Determinare l’anno di edizione di un vecchio libro privo del frontespizio non è difficile: i bibliotecari “estraggono” l’impronta di ogni libro sufficientemente antico o famoso mettendo insieme 16 caratteri presi dalle ultime righe delle prime pagine del libro (https://norme.iccu.sbn.it/index.php?title=Guida_antico/Appendici/Appendice_A/Regole_generali) e quindi, quando ho avuto in mano il libro e calcolata l’impronta ho potuto determinare l’edizione della mia copia trovandola con la stessa impronta e numero di pagine nell’OPAC del Servizio Bibliotecario Nazionale. Così ho avuto la conferma che si tratta di una rara – sei copie fra tutte le biblioteche italiane – terza edizione del 1802 e considerando che la prima edizione autorizzata dall’autore è dello stesso anno, direi che corrisponde perfettamente ai requisiti di essere coeva all’autore. Ho così potuto provvedere a ricostruire il frontespizio mancante restituendo a Jacopo la corretta ortografia.

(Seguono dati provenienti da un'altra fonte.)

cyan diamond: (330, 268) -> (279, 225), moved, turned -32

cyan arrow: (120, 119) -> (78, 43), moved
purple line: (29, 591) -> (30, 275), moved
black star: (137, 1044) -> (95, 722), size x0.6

Le firme di appartenenza, che si leggono sul frontespizio manoscritto, ci dicono che il libro fu dapprima in mano di Antonino Spagna, poi di Salvatore Grassi Leonardi e di una gentile fanciulla di nome Leanza a cui dobbiamo la romantica lettera aggiunta in fondo a quelle di Jacopo oltre a qualche commento a margine, nel corso del libro. Antonino Spagna e Salvatore Grassi ci portano entrambi in Sicilia: lo Spagna è ricordato nelle cronache di Siracusa per la triste fine che fece durante i moti rivoluzionari del 1820:
e Salvatore Leonardi Grassi è citato in annuari ottocenteschi come avvocato di Catania e Nicosia: quindi anche la nostra Leanza va quasi certamente collocata nell’ ambito dell’800 siciliano. La dedica scritta di pugno da Leanza sul retro della prima di copertina è tutto un programma: “Leggi questo libro ed impara ad amare”.

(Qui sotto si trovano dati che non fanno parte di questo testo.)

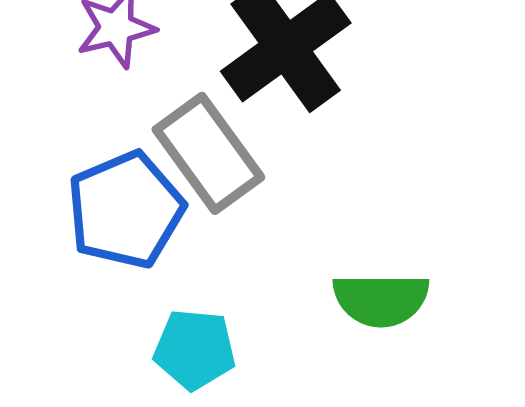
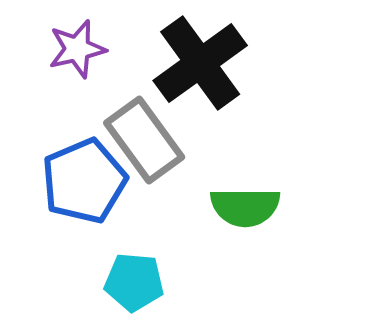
green semicircle: (381, 300) -> (245, 207), moved

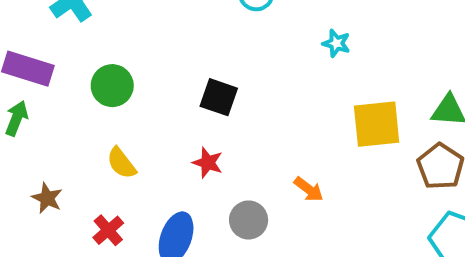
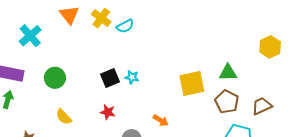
cyan star: (336, 43) -> (132, 77), moved
black square: (219, 97) -> (110, 78), turned -36

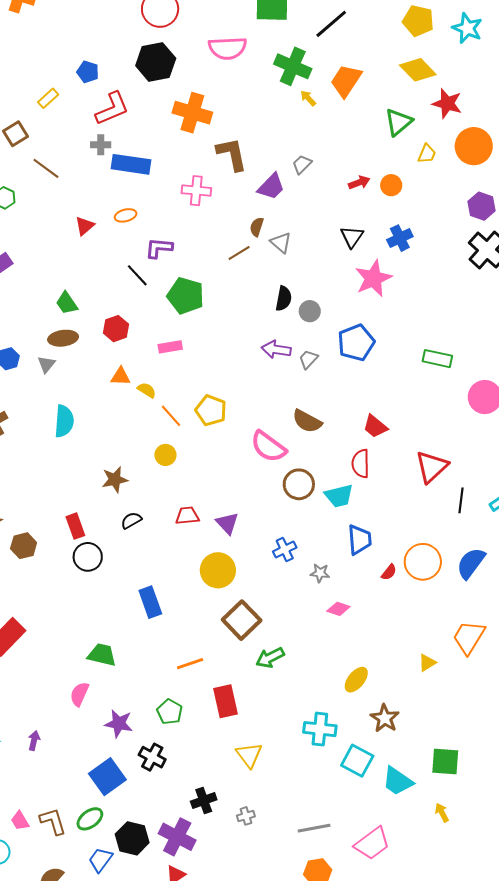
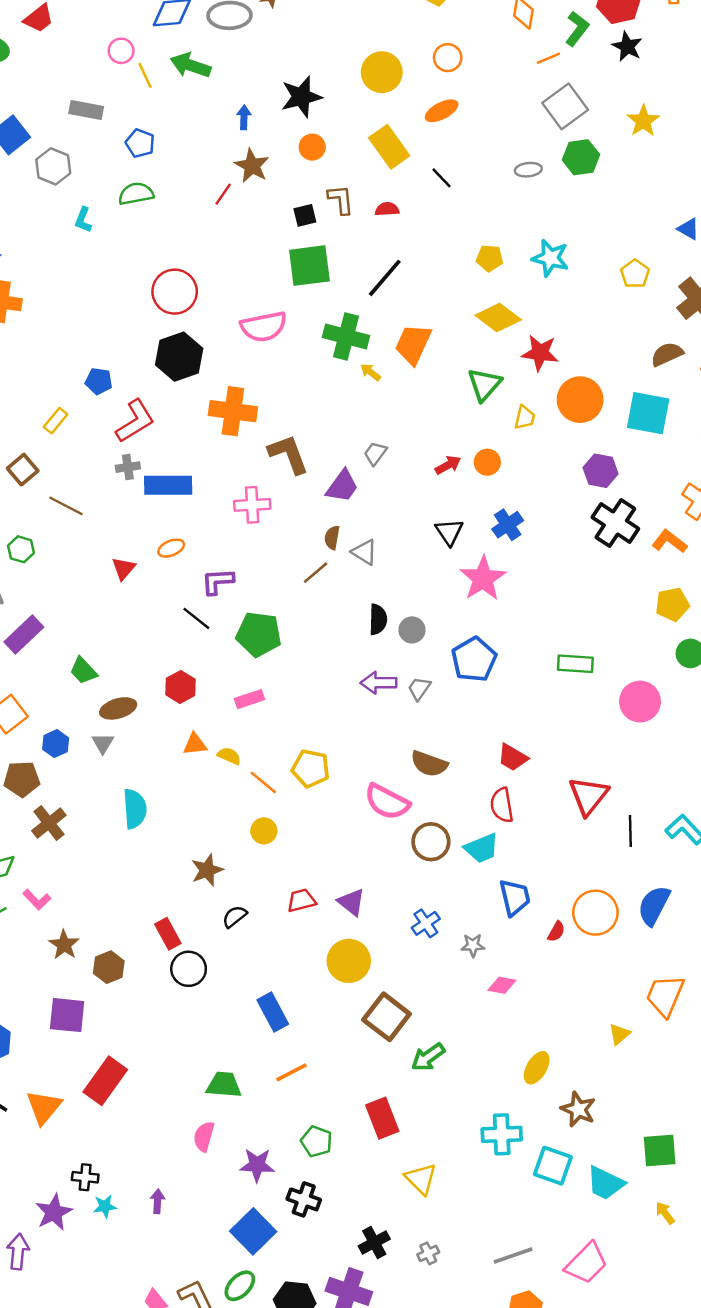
yellow pentagon: (418, 21) -> (490, 258), size x0.7
green trapezoid: (67, 303) -> (83, 671), moved
orange line: (190, 664) -> (291, 1072), moved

ma la triste storia della povera Leanza la troviamo solo in fondo al libro, quella che ho chiamato l’ultima lettera di “Japoco” Ortis:
Ne do la trascrizione per chi non fosse abituato alla grafia ottocentesca: “Ah! tu hai ragione: non sei venuto, né verrai, ne ho il presentimento. Ciò che cercano è un patrimonio; il patrimonio non l’ho e tu t’allontani. Il denaro è la parola d’ordine di quest’epoca venale e cupida. La virtù, l’intelligenza, tutta roba che non conta più niente. Non si dice più: “posto ai più degni”, si grida “posto ai più ricchi”. Io sono povera, ne convengo, ma non sono variabile, non sarò di un cercatore di dote, sarò perfetta per un uomo di cuore. Era meglio rinunziare subito a tutto e tagliare il male prima che si estendesse. Leanza.” e a lato, l’amaro commento, “In fondo in fondo siamo nel secolo dei calcolatori” (e non credo si riferisca ai computer). Disillusa, ma non disperata, difficilmente Leanza si sarà tolta la vita per amore come Jacopo; forse avrà trovato l’anima gemella e vissuto una vita normale e felice: ma di lei, nonostante il nome piuttosto raro, non ho trovato traccia nel vasto mare della Rete.